This can be dedicated to those who would like to purchase individual stocks. I would like to share with you the techniques I have used over the years to select stocks which i are finding being consistently profitable in actual trading. I love to utilize a combination of fundamental and technical analysis for picking stocks. My experience has shown that successful stock selection involves two steps:
1. Select a regular with all the fundamental analysis presented then
2. Confirm how the stock is an uptrend as indicated by the 50-Day Exponential Moving Average Line (EMA) being higher than the 100-Day EMA
This two-step process enhances the odds how the stock you decide on will be profitable. It also provides a sign to trade Automatic Income Method that has not performed as you expected if it’s 50-Day EMA drops below its 100-Day EMA. It is also a useful way for selecting stocks for covered call writing, quantity strategy.
Fundamental Analysis
Fundamental analysis may be the study of financial data like earnings, dividends and money flow, which influence the pricing of securities. I use fundamental analysis to assist select securities for future price appreciation. Over the years I have used many methods for measuring a company’s rate of growth to try to predict its stock’s future price performance. I purchased methods like earnings growth and return on equity. I are finding the methods are certainly not always reliable or predictive.
Earning Growth
By way of example, corporate net earnings are be subject to vague bookkeeping practices like depreciation, income, inventory adjustment and reserves. These are all be subject to interpretation by accountants. Today more than ever before, corporations they are under increasing pressure to get over analyst’s earnings estimates which results in more aggressive accounting interpretations. Some corporations take special “one time” write-offs on their balance sheet for specific things like failed mergers or acquisitions, restructuring, unprofitable divisions, failed product, etc. Many times these write-offs are certainly not reflected as being a continue earnings growth but rather make an appearance as being a footnote with a financial report. These “one time” write-offs occur with increased frequency than you might expect. Many firms that form the Dow Jones Industrial Average have such write-offs.
Return on Equity
One other popular indicator, which I have found isn’t necessarily predictive of stock price appreciation, is return on equity (ROE). Conventional wisdom correlates an increased return on equity with successful corporate management that is maximizing shareholder value (the higher the ROE the better).
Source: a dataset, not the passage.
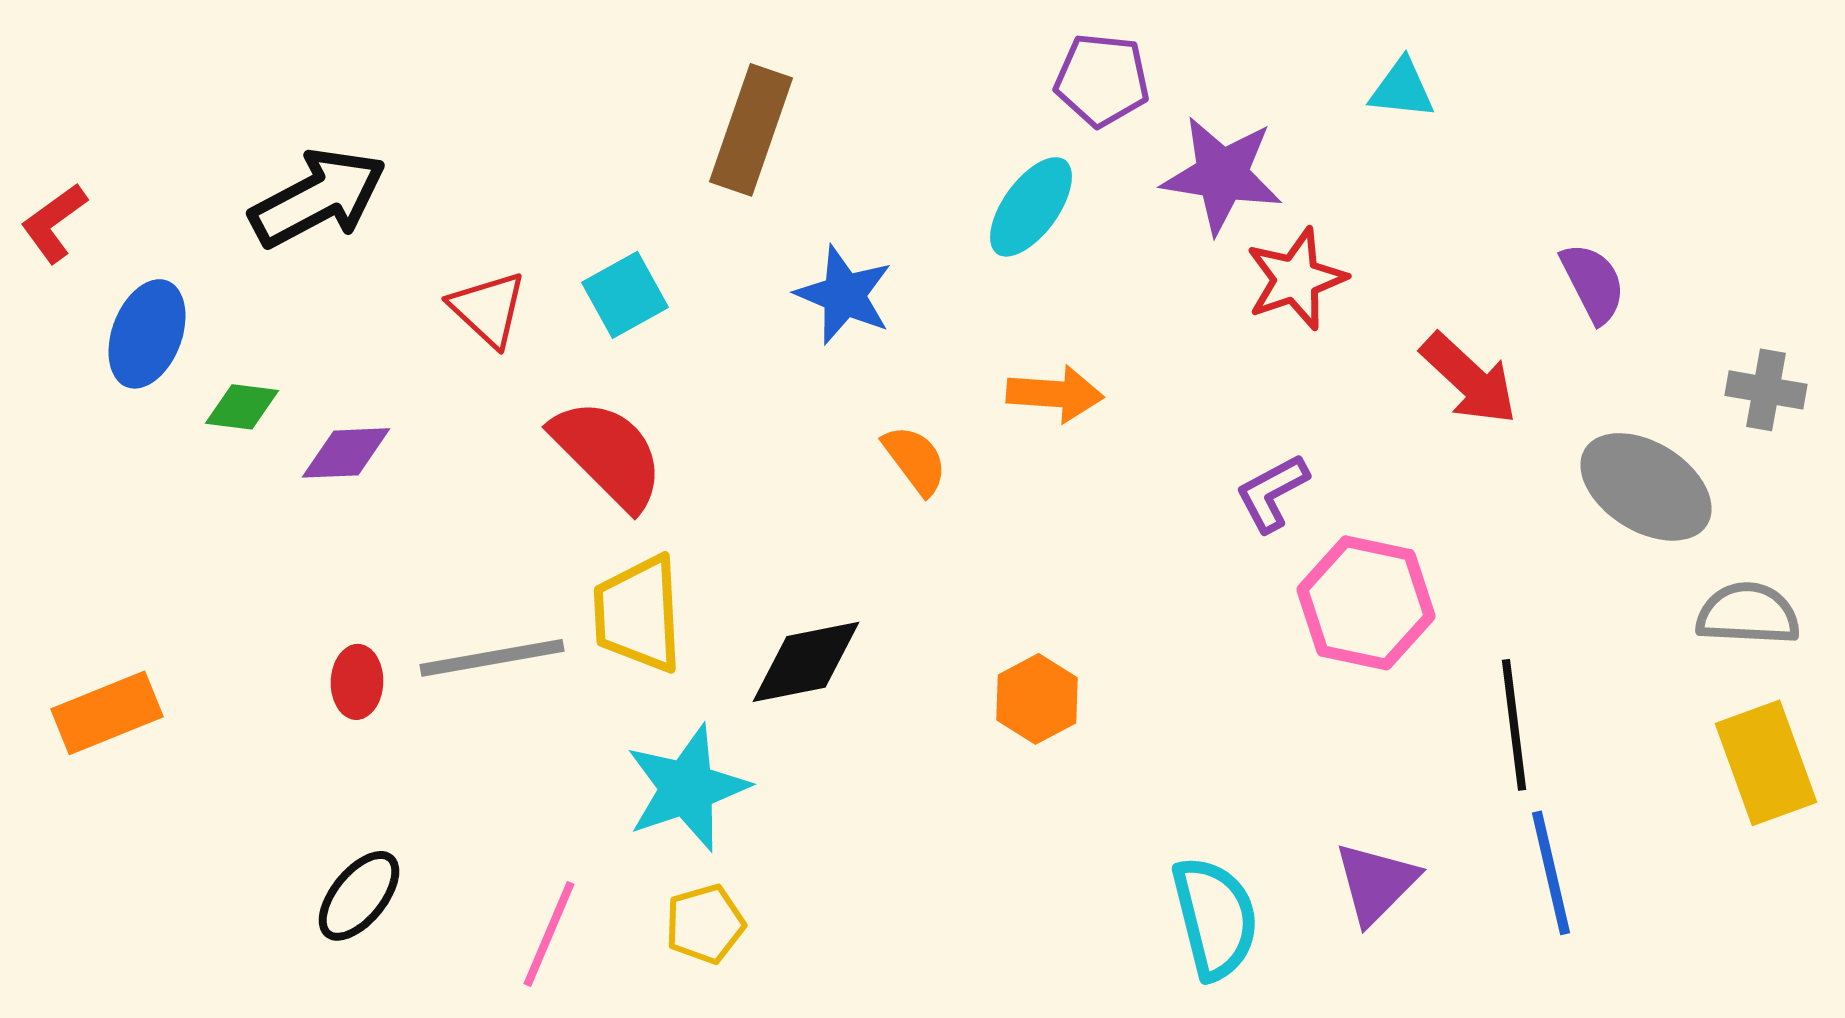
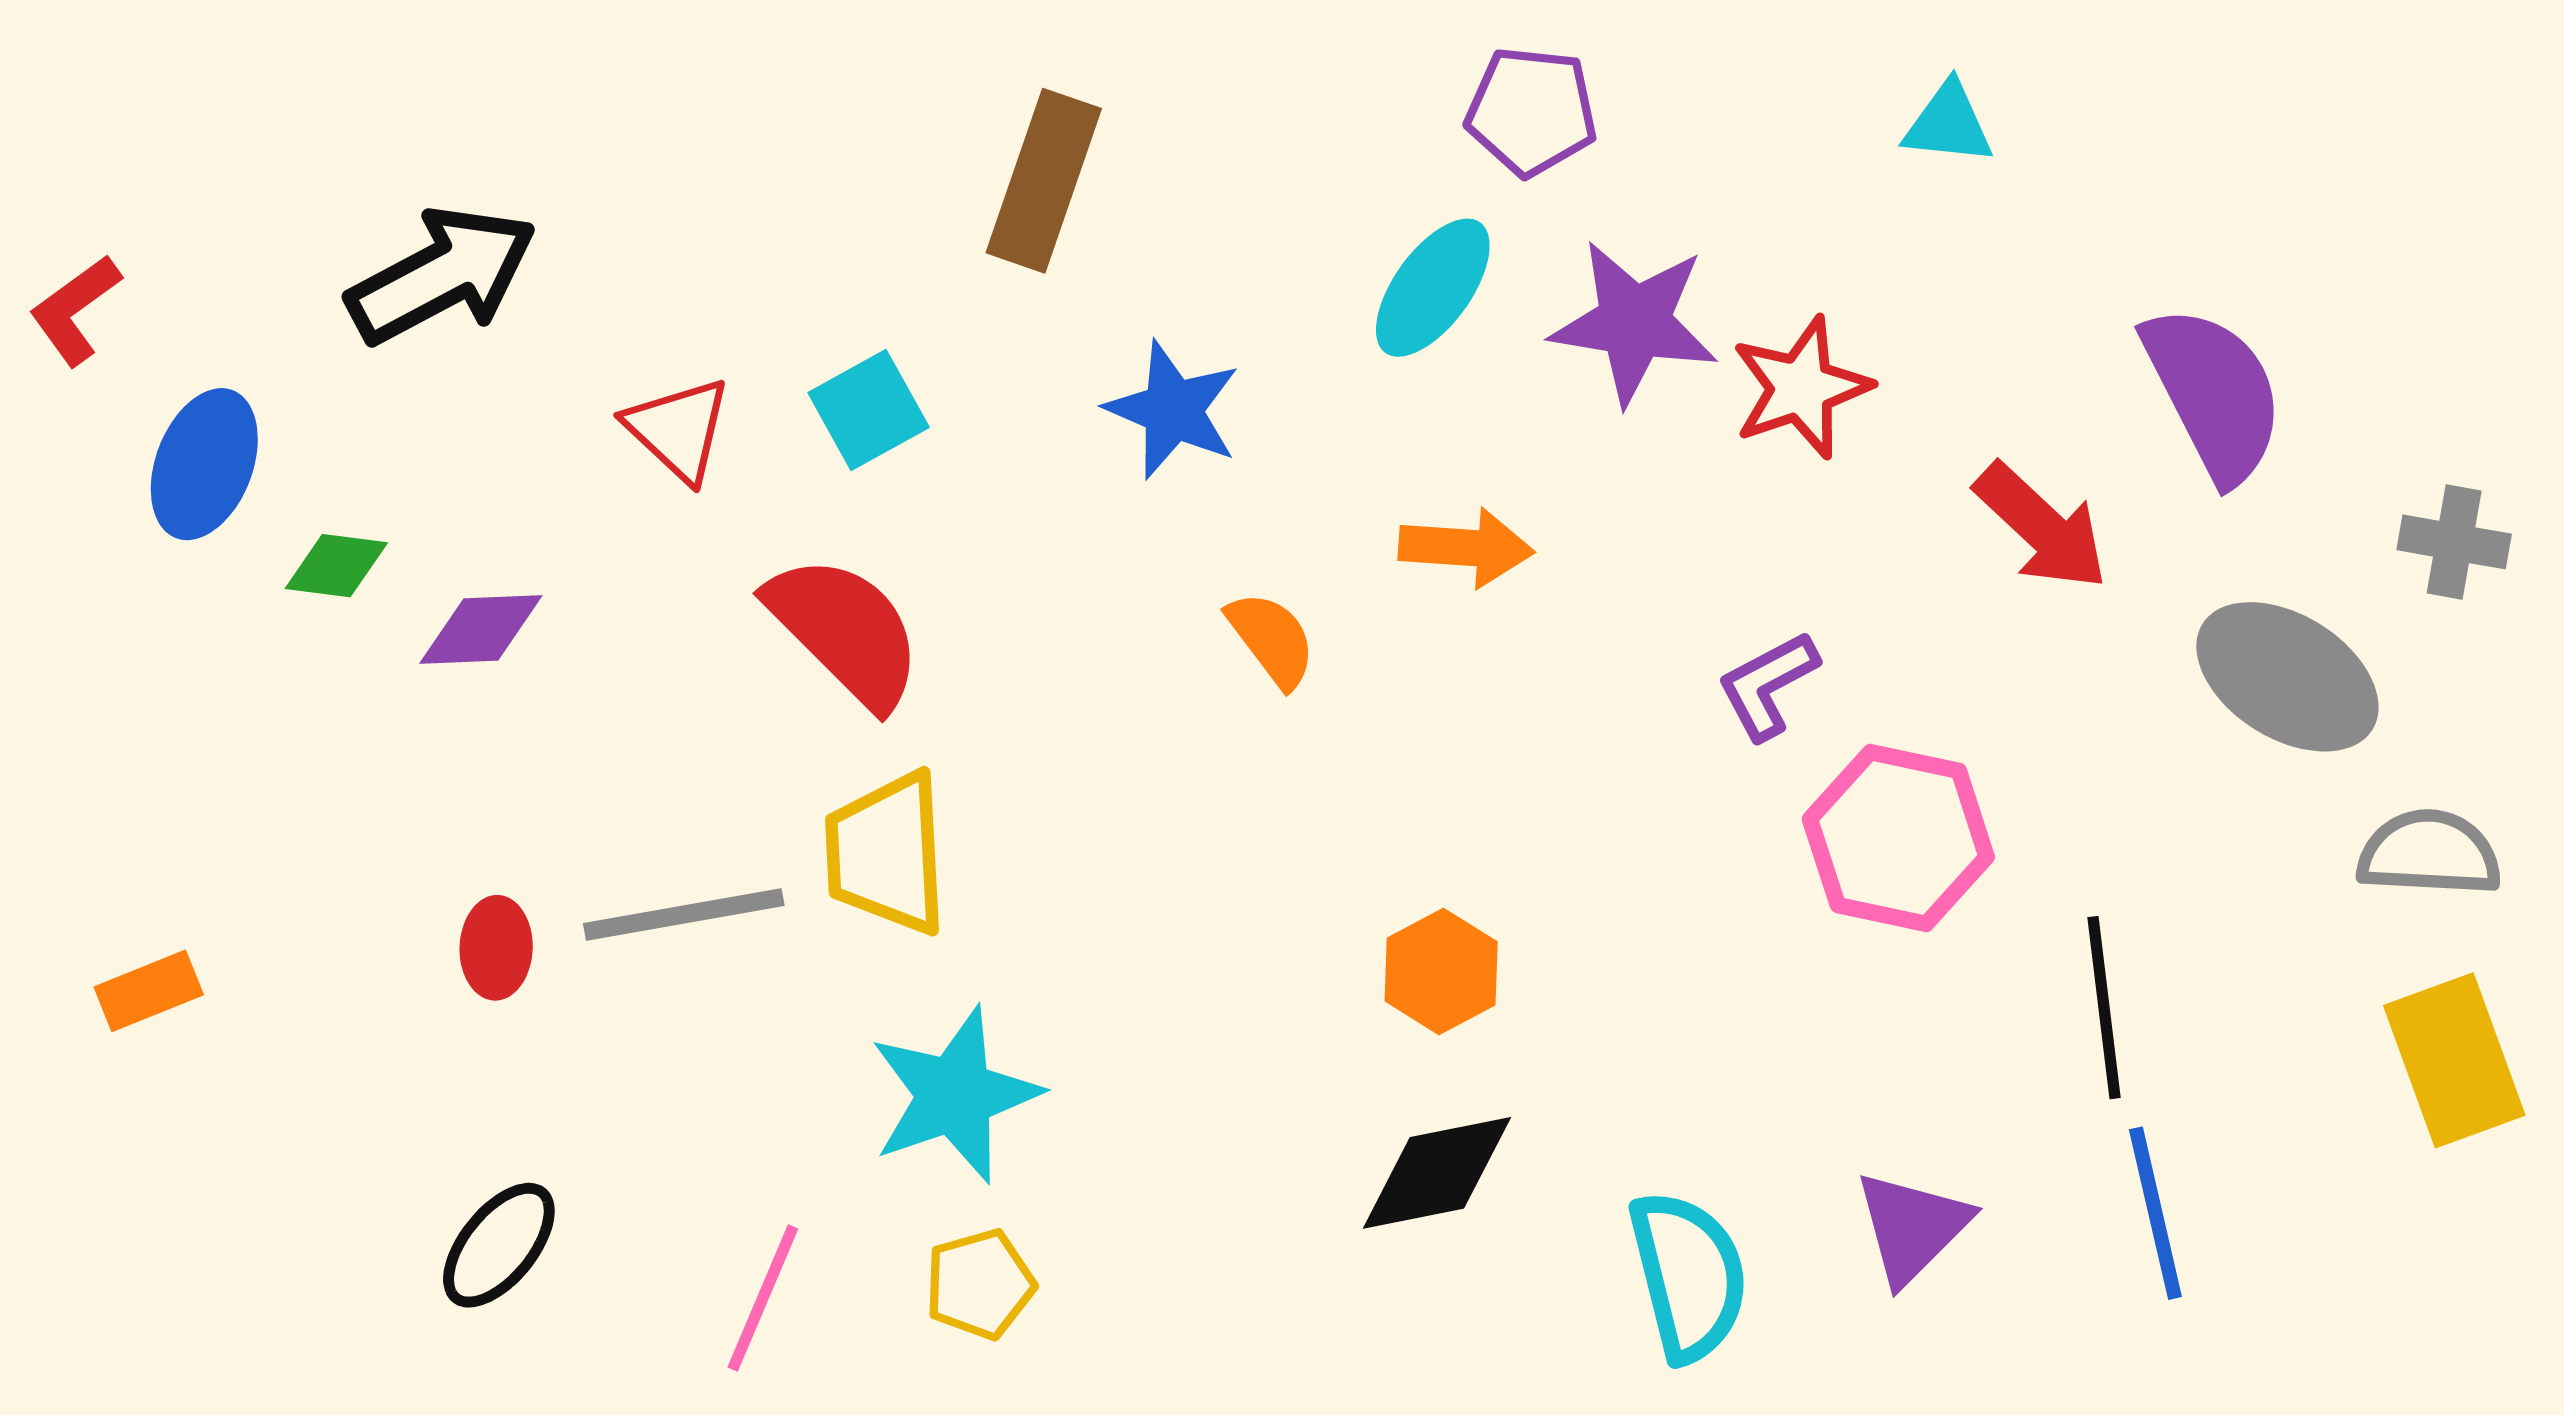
purple star: (1222, 175) -> (1634, 322), moved
purple semicircle: (1593, 283) -> (2214, 393), size x1.6
black diamond: (806, 662) -> (1437, 1173), moved
orange rectangle: (107, 713) -> (149, 991), size x0.7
Which company is more successful?
Coca-Cola (KO) using a Return on Equity of 46% or
Merrill Lynch (MER) using a Return on Equity of 18%
The answer is Merrill Lynch by any measure. But Coca-Cola features a higher ROE. How is possible?
Return on equity is calculated by dividing a company’s net gain by stockholder’s equity. Coca-Cola can be so over valued that it is stockholder’s equity is merely equal to about 5% from the total market price from the company. The stockholder equity can be so small that almost anywhere of net gain will develop a favorable ROE.
Merrill Lynch conversely, has stockholder’s equity equal to 42% from the market price from the company and requirements a much higher net gain figure to create a comparable ROE. My point is the fact that ROE will not compare apples to apples therefore isn’t a good relative indicator in comparing company performance.